Which lines of the entries hold the string "with"? Copy each one.

Record extracts -
/---
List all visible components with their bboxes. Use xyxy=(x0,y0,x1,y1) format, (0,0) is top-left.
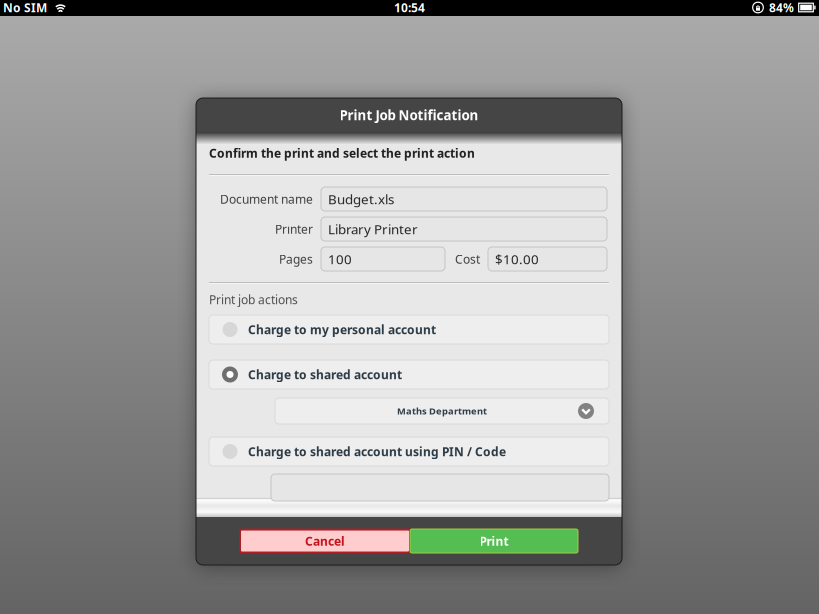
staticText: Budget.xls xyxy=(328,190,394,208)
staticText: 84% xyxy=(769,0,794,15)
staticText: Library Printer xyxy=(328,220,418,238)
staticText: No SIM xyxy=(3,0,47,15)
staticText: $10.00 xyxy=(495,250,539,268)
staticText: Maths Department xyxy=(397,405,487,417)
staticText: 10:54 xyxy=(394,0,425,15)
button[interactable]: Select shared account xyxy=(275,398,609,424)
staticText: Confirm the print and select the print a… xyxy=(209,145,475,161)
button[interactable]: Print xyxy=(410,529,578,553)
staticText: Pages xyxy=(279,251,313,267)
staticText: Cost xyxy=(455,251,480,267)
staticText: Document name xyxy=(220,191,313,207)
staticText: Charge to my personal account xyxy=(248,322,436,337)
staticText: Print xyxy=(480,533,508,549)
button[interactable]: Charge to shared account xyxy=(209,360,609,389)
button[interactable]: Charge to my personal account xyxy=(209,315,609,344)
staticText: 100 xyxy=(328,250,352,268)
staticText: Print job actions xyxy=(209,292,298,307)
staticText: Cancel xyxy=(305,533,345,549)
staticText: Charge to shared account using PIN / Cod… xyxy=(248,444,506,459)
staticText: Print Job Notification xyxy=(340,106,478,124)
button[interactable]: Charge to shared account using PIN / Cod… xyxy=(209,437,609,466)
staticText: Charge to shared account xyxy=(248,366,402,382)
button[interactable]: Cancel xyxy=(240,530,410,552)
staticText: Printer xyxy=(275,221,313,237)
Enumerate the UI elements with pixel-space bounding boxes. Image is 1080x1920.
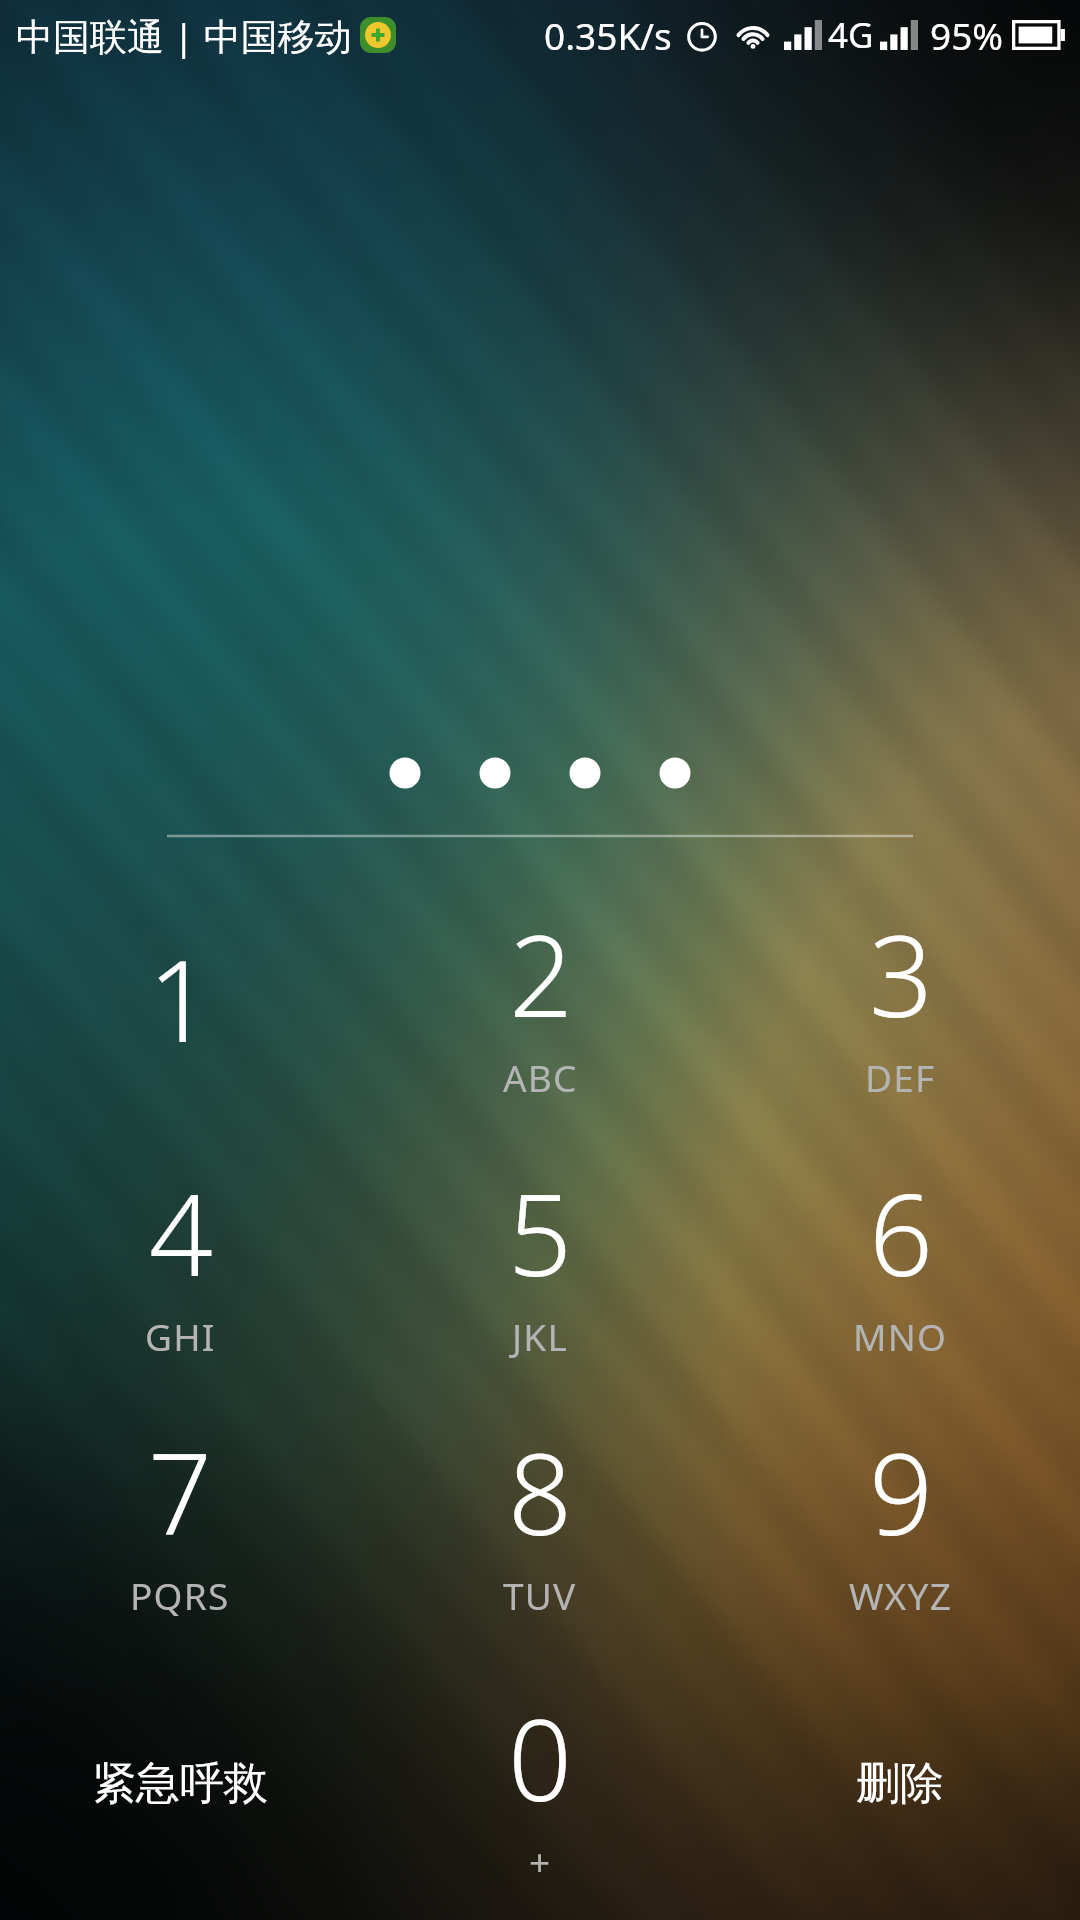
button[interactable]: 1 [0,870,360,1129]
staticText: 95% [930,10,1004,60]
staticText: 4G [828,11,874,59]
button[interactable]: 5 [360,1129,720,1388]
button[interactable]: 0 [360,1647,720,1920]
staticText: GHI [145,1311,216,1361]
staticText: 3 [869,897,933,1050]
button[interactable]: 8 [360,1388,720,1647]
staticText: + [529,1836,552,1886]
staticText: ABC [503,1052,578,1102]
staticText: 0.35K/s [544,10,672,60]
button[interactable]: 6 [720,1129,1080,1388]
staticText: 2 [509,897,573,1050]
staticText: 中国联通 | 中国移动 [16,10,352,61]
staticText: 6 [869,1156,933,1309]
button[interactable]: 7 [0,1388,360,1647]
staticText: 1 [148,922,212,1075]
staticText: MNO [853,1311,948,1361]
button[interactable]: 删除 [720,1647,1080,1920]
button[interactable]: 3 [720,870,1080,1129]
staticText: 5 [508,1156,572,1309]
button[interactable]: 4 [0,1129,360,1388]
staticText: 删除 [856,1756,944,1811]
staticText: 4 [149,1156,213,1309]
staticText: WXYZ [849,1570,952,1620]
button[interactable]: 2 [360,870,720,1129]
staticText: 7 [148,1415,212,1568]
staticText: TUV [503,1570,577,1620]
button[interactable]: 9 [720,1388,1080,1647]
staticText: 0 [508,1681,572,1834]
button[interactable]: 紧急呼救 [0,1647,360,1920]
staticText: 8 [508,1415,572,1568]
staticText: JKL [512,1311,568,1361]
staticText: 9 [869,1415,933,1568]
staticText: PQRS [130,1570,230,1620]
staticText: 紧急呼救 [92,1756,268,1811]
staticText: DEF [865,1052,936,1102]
\---
Solution to the problem -
List all visible components with their bboxes. Use xyxy=(x0,y0,x1,y1) format, (0,0) is top-left.
Enumerate the UI elements with pixel-space bounding boxes. Image is 1080x1920.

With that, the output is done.